Anschlag in Magdeburg: „Schutz kann niemals vollständig sein“
Der Deutsche Städtetag sieht ohnehin Grenzen, Veranstaltungen wie Weihnachtsmärkte zu einhundert Prozent schützen zu können. Den Städten gehe es darum, das Risiko so gering wie möglich zu halten, erklärte Hauptgeschäftsführer Helmut Dedy gegenüber unserer Redaktion. „Trotz des hohen Aufwandes kann der Schutz aber niemals vollständig sein. Weihnachtsmärkte und Stadtfeste sind Orte des Zusammenlebens und des Miteinanders. Das gehört zum typischen Charakter der Städte. Dieses Miteinander dürfen wir uns nicht nehmen lassen“, so Dedy.

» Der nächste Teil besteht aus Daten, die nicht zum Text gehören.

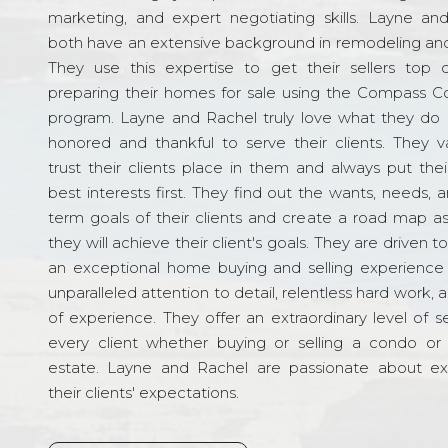
marketing, and expert negotiating skills. Layne an
both have an extensive background in remodeling and
They use this expertise to get their sellers top d
preparing their homes for sale using the Compass C
program. Layne and Rachel truly love what they do 
honored and thankful to serve their clients. They v
trust their clients place in them and always put their
best interests first. They find out the wants, needs, 
term goals of their clients and create a road map a
they will achieve their client's goals. They are driven t
an exceptional home buying and selling experience
unparalleled attention to detail, relentless hard work, 
of experience. They offer an extraordinary level of s
every client whether buying or selling a condo or 
estate. Layne and Rachel are passionate about e
their clients' expectations.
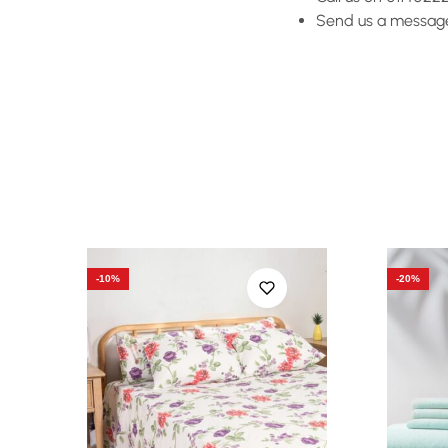
Send us a message 
-10%
-20%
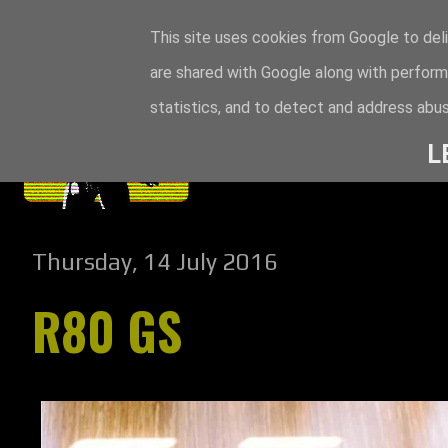
This site uses cookies from Google to deli
are shared with Google along with perform
statistics, and to detect and address abus
L
Thursday, 14 July 2016
R80 GS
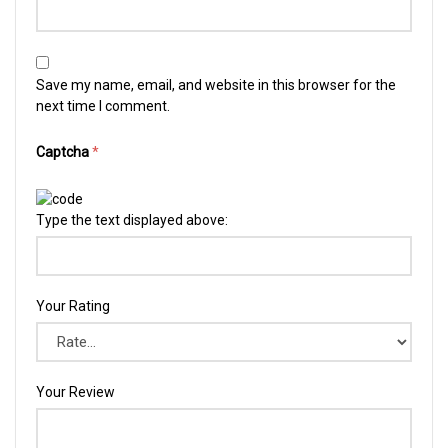
Save my name, email, and website in this browser for the
next time I comment.
Captcha
*
Type the text displayed above:
Your Rating
Your Review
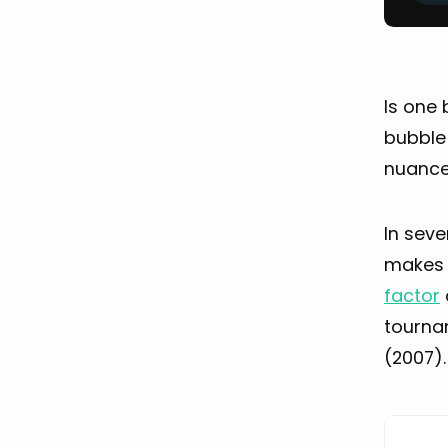
Is one
bubble 
nuance
In seve
makes a
factor
tournam
(2007).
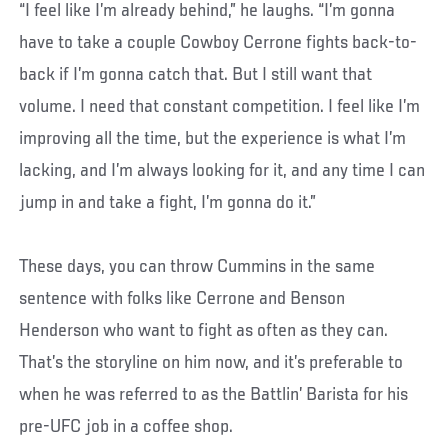
“I feel like I’m already behind,” he laughs. “I’m gonna
have to take a couple Cowboy Cerrone fights back-to-
back if I’m gonna catch that. But I still want that
volume. I need that constant competition. I feel like I’m
improving all the time, but the experience is what I’m
lacking, and I’m always looking for it, and any time I can
jump in and take a fight, I’m gonna do it.”
These days, you can throw Cummins in the same
sentence with folks like Cerrone and Benson
Henderson who want to fight as often as they can.
That’s the storyline on him now, and it’s preferable to
when he was referred to as the Battlin’ Barista for his
pre-UFC job in a coffee shop.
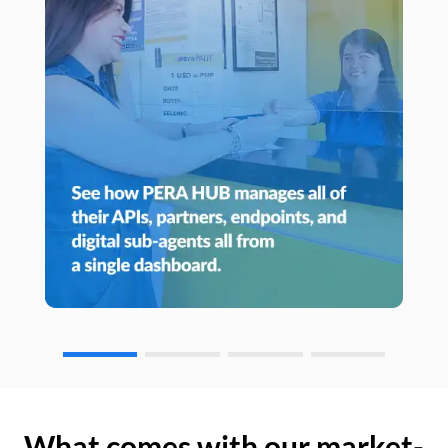
What comes with our market-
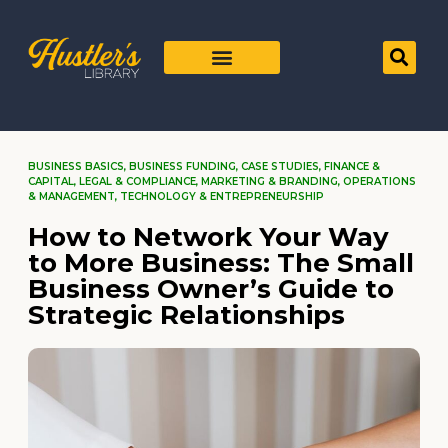
BUSINESS BASICS
,
BUSINESS FUNDING
,
CASE STUDIES
,
FINANCE &
CAPITAL
,
LEGAL & COMPLIANCE
,
MARKETING & BRANDING
,
OPERATIONS
& MANAGEMENT
,
TECHNOLOGY & ENTREPRENEURSHIP
How to Network Your Way
to More Business: The Small
Business Owner’s Guide to
Strategic Relationships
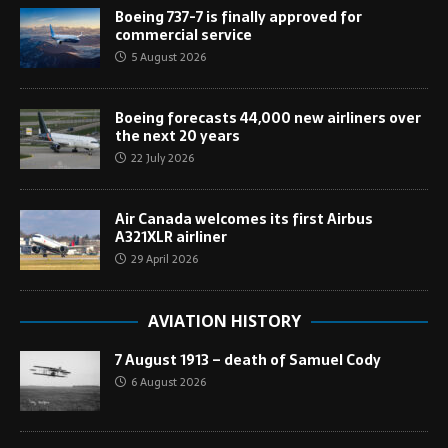
Boeing 737-7 is finally approved for
commercial service
5 August 2026
Boeing forecasts 44,000 new airliners over
the next 20 years
22 July 2026
Air Canada welcomes its first Airbus
A321XLR airliner
29 April 2026
AVIATION HISTORY
7 August 1913 – death of Samuel Cody
6 August 2026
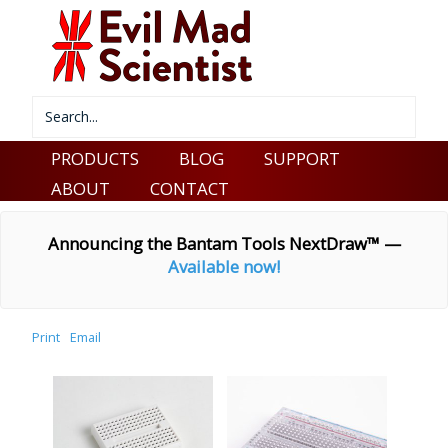
PRODUCTS
BLOG
SUPPORT
ABOUT
CONTACT
Announcing the Bantam Tools NextDraw™ —
Available now!
Print
Email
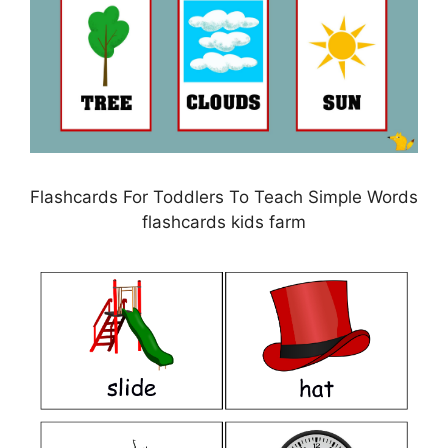
Flashcards For Toddlers To Teach Simple Words
flashcards kids farm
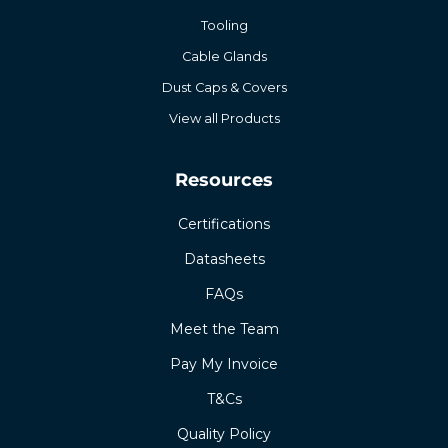
Tooling
Cable Glands
Dust Caps & Covers
View all Products
Resources
Certifications
Datasheets
FAQs
Meet the Team
Pay My Invoice
T&Cs
Quality Policy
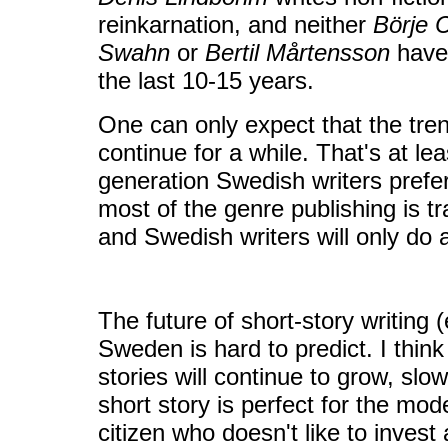
reinkarnation, and neither
Börje 
Swahn
or
Bertil Mårtensson
have 
the last 10-15 years.
One can only expect that the tren
continue for a while. That's at l
generation Swedish writers prefer
most of the genre publishing is t
and Swedish writers will only do
The future of short-story writing (e
Sweden is hard to predict. I think 
stories will continue to grow, slow
short story is perfect for the mo
citizen who doesn't like to invest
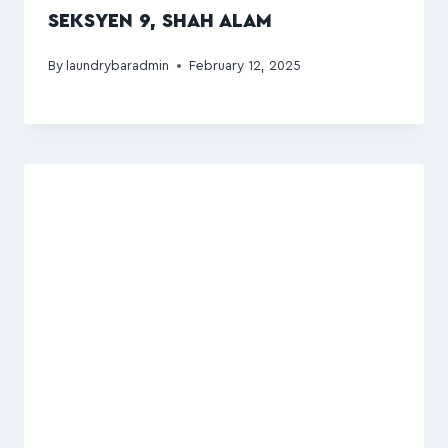
SEKSYEN 9, SHAH ALAM
By
laundrybaradmin
February 12, 2025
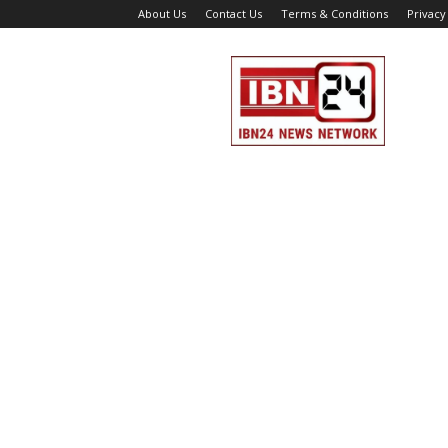
About Us
Contact Us
Terms & Conditions
Privacy
IBN
24
News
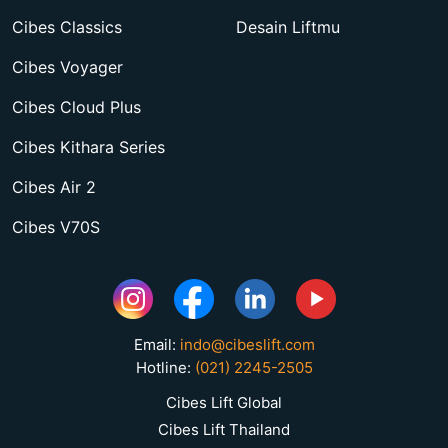
Cibes Classics
Desain Liftmu
Cibes Voyager
Cibes Cloud Plus
Cibes Kithara Series
Cibes Air 2
Cibes V70S
Email:
indo@cibeslift.com
Hotline:
(021) 2245-2505
Cibes Lift Global
Cibes Lift Thailand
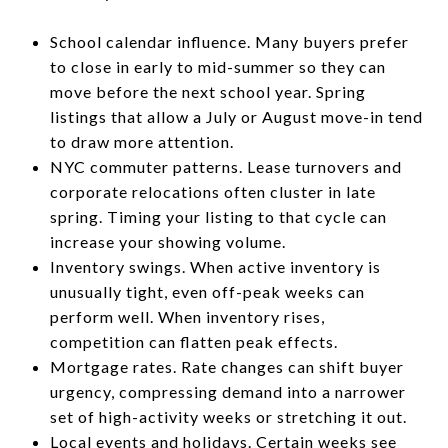
School calendar influence. Many buyers prefer
to close in early to mid-summer so they can
move before the next school year. Spring
listings that allow a July or August move-in tend
to draw more attention.
NYC commuter patterns. Lease turnovers and
corporate relocations often cluster in late
spring. Timing your listing to that cycle can
increase your showing volume.
Inventory swings. When active inventory is
unusually tight, even off-peak weeks can
perform well. When inventory rises,
competition can flatten peak effects.
Mortgage rates. Rate changes can shift buyer
urgency, compressing demand into a narrower
set of high-activity weeks or stretching it out.
Local events and holidays. Certain weeks see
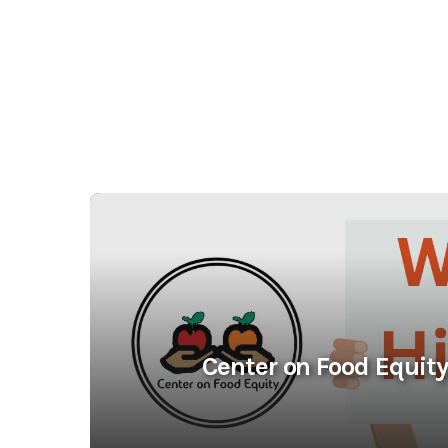
Center on Food Equity 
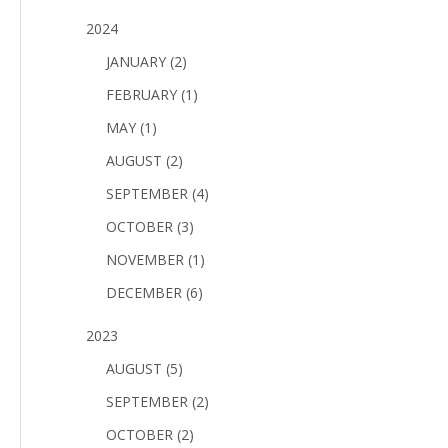
2024
JANUARY (2)
FEBRUARY (1)
MAY (1)
AUGUST (2)
SEPTEMBER (4)
OCTOBER (3)
NOVEMBER (1)
DECEMBER (6)
2023
AUGUST (5)
SEPTEMBER (2)
OCTOBER (2)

Gleichzeitig verweist Dedy auf bestehende Vorkehrungen. „Poller und Durchfahrtsperren an belebten Plätzen und Straßen gehören inzwischen genauso zum öffentlichen Bild von Weihnachtsmärkten wie der Einsatz von zivilen Fahndern. Wo privates Sicherheitspersonal im Einsatz ist, können auch Eingangs- oder Taschenkontrollen sinnvoll sein. Und zur Sicherheit in der Stadt gehört auch, dass wir Wege für Rettungs- und Einsatzkräfte freihalten. Hier sind oft mobile, flexible Barrieren im Einsatz“, sagt er.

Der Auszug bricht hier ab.